Hasenhüttl’s move into coaching was immediate, staying in Munich with a youth team coaching role at Unterhaching. He would then go from assistant coach at the club to take charge of the first team himself in 2007, spending two-and-a-half-years in the job during which the highlight was a fourth-placed finish in Germany's third division.

Sacked by Unterhaching in February 2010, Hasenhüttl returned to management a year later at Aalen, who sat just a point above the third division relegation zone. Hasenhüttl secured their status that year before leading them to promotion in his first full season the following campaign. He guided them to a solid ninth place in Bundesliga 2 before leaving in June 2013.

Watch: The lowdown on Hasenhüttl's former club, RB Leipzig

A move back to Bavaria beckoned for Hasenhüttl, whose switch to Ingosladt - then at the bottom of Bundesliga 2 - would be the step that would eventually push him into the limelight.

They would rise to tenth by the end of the season before Hasenhüttl made history at the club, taking them into the Bundesliga for the first time ever. That Ingosladt side contained the likes of Mathew Leckie, Pascal Groß, Benjamin Hübner, Danny da Costa and Ramazan Özcan, and Hasenhüttl would consolidate their Bundesliga status finishing 11th in 2015/16.


Hasenhüttl would not renew his contract, though, and instead went to Leipzig to take charge of Die Roten Bullen following their historic promotion to the Bundesliga.

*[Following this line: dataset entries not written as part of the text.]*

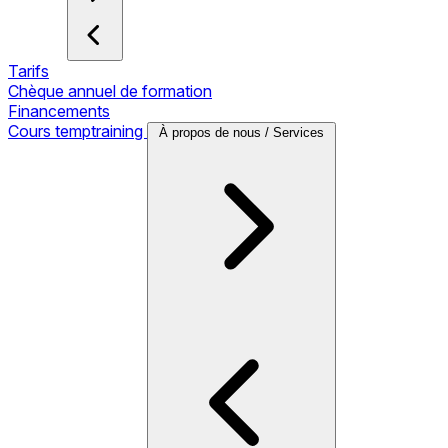
Tarifs
Chèque annuel de formation
Financements
Cours temptraining
À propos de nous / Services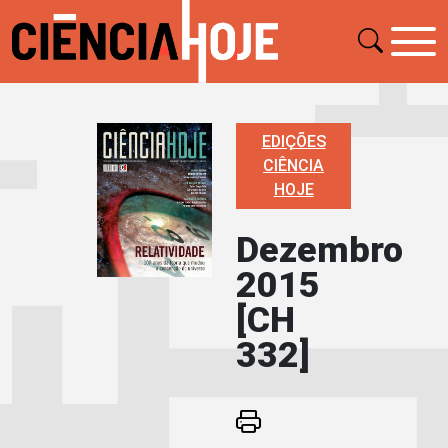
EDIÇÕES
CIÊNCIA
HOJE
Dezembro
2015
[CH
332]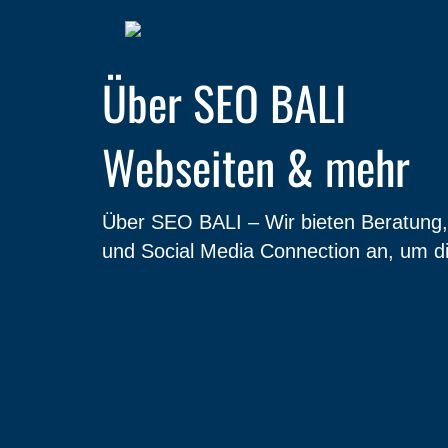
Zum
Inhalt
springen
Über SEO BALI
Webseiten & mehr
Über SEO BALI – Wir bieten Beratung
und Social Media Connection an, um d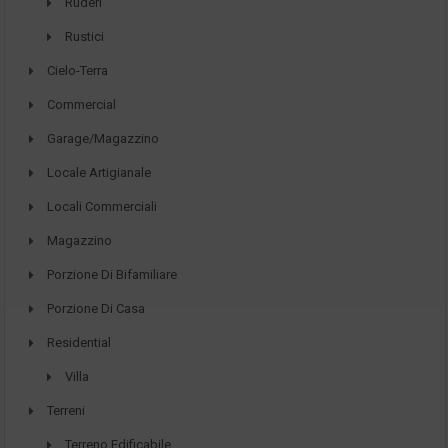
Ruderi
Rustici
Cielo-Terra
Commercial
Garage/Magazzino
Locale Artigianale
Locali Commerciali
Magazzino
Porzione Di Bifamiliare
Porzione Di Casa
Residential
Villa
Terreni
Terreno Edificabile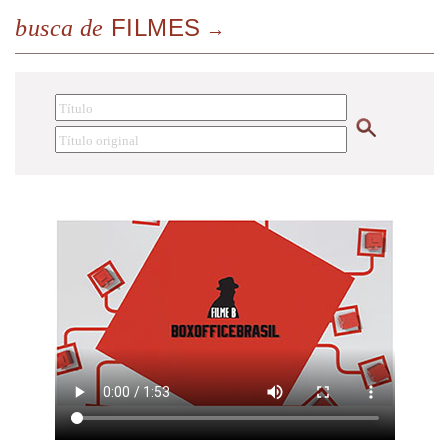
FILMES
busca de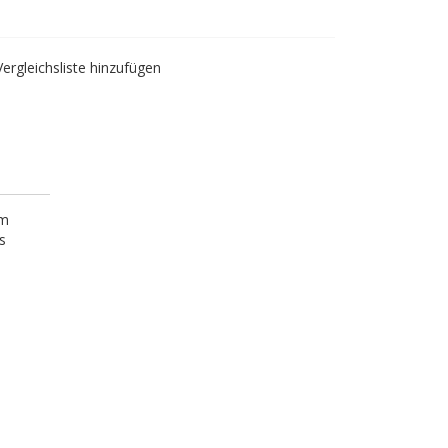
Vergleichsliste hinzufügen
em
s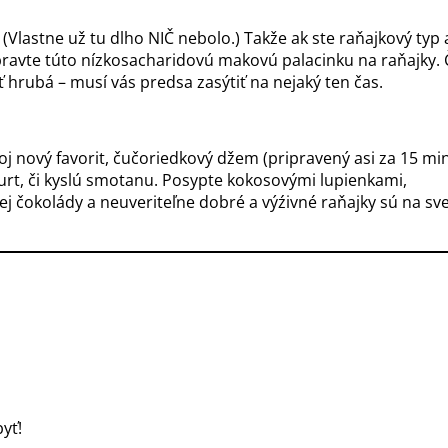
 (Vlastne už tu dlho NIČ nebolo.) Takže ak ste raňajkový typ 
pravte túto nízkosacharidovú makovú palacinku na raňajky. 
sť hrubá – musí vás predsa zasýtiť na nejaký ten čas.
moj nový favorit, čučoriedkový džem (pripravený asi za 15 mi
urt, či kyslú smotanu. Posypte kokosovými lupienkami,
j čokolády a neuveriteľne dobré a výźivné raňajky sú na sve
yť!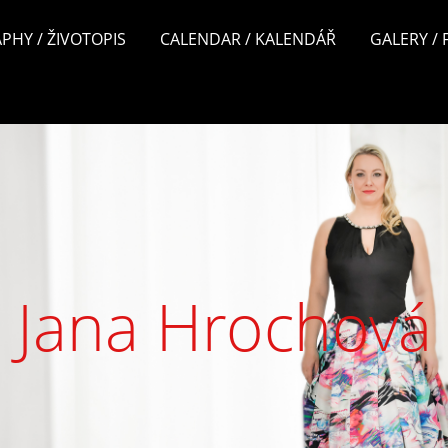
PHY / ŽIVOTOPIS
CALENDAR / KALENDÁŘ
GALERY /
Jana Hrochová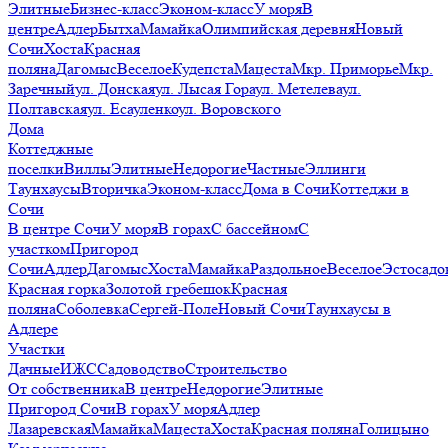
Элитные
Бизнес-класс
Эконом-класс
У моря
В
центре
Адлер
Бытха
Мамайка
Олимпийская деревня
Новый
Сочи
Хоста
Красная
поляна
Дагомыс
Веселое
Кудепста
Мацеста
Мкр. Приморье
Мкр.
Заречный
ул. Донская
ул. Лысая Гора
ул. Метелева
ул.
Полтавская
ул. Есауленко
ул. Воровского
Дома
Коттеджные
поселки
Виллы
Элитные
Недорогие
Частные
Эллинги
Таунхаусы
Вторичка
Эконом-класс
Дома в Сочи
Коттеджи в
Сочи
В центре Сочи
У моря
В горах
С бассейном
С
участком
Пригород
Сочи
Адлер
Дагомыс
Хоста
Мамайка
Раздольное
Веселое
Эстосадо
Красная горка
Золотой гребешок
Красная
поляна
Соболевка
Сергей-Поле
Новый Сочи
Таунхаусы в
Адлере
Участки
Дачные
ИЖС
Садоводство
Строительство
От собственника
В центре
Недорогие
Элитные
Пригород Сочи
В горах
У моря
Адлер
Лазаревская
Мамайка
Мацеста
Хоста
Красная поляна
Голицыно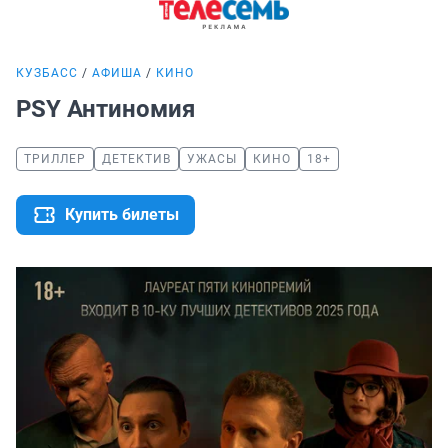
КУЗБАСС
АФИША
КИНО
PSY Антиномия
ТРИЛЛЕР
ДЕТЕКТИВ
УЖАСЫ
КИНО
18+
Купить билеты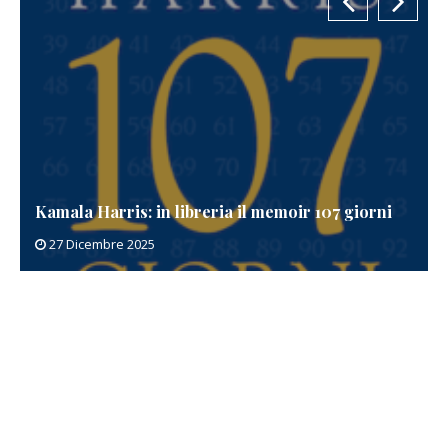
Kamala Harris: in libreria il memoir 107 giorni
27 Dicembre 2025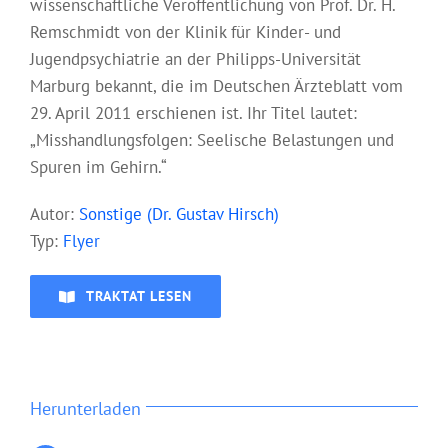
wissenschaftliche Veröffentlichung von Prof. Dr. H.
Remschmidt von der Klinik für Kinder- und
Jugendpsychiatrie an der Philipps-Universität
Marburg bekannt, die im Deutschen Ärzteblatt vom
29. April 2011 erschienen ist. Ihr Titel lautet:
„Misshandlungsfolgen: Seelische Belastungen und
Spuren im Gehirn.“
Aut
or:
Sonstige (Dr. Gustav Hirsch)
Typ:
Flyer
TRAKTAT LESEN
Herunterladen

His impact was instant and prodigious, guiding the upstart side to a second-place finish in its first Bundesliga tilt, winning plaudits within and beyond Germany’s borders for their successful brand of breakneck football that put both club and manager on the map.

UEFA Champions League football was the reward for a team including Werner, Keita and Forsberg that thrived in Hasenhüttl’s patented 4-2-2-2, which demanded non-stop pressing, immense output from full-backs and a team focused on turning the retention of possession into lightning quick attacking transitions.

“The aim was to capture the ball, switch and quickly advance, in not more than 10 seconds. Of course, it depends on where on the pitch we win the ball. Lots of possibilities. We scored a lot of goals in this manner in their first season. Lots of early and intense pressing,” were Hasenhüttl’s own words to describe his Leipzig team in an interview with Football Paradise.

The following term saw the team juggle European and domestic football and again impress with a sixth-placed finish, as well as reaching the UEFA Europa League quarter-finals after spinning out of the Champions League group stage.

Luck and Lookman

He also has the handy quality of all the best coaches: good fortune. "He was lucky I left him on," explained Hasenhüttl of Ademola Lookman after bringing on - and nearly taking off - the on-loan Everton forward on his Bundesliga debut in February 2018; the English youngster then scored the matchwinner against Borussia Mönchengladbach.

"He was losing his footing a lot. He wore [his boots] in training yesterday and was just sliding all over the place. He was slipping again today and I wanted to take him off just before he scored, but luckily we kept him out there!"

While Hasenhüttl parted ways with Leipzig at the end of 2017/18, he did so as one of the league's most revered managers having left an indelible mark on each of the German clubs he coached.

So just what is it like to support a club under Hasenhüttl’s mentorship? We’ll let the Austrian take that one...

“I think no matter where I've worked, in Aalen or Ingolstadt or here [in Leipzig], the stadiums have always been full as a result of how we played. It’s successful, attractive and represents a particular way of life and that's down to our philosophy. There's a saying: ‘Either you give the people what they want to see or one of you looks for a new stadium’. I agree with that 100 per cent,” he said.

With Southampton struggling in the Premier League, a revolution is needed at St. Mary’s and - if his time in the Bundesliga is anything to go by - Hasenhüttl may just be the man to provide it.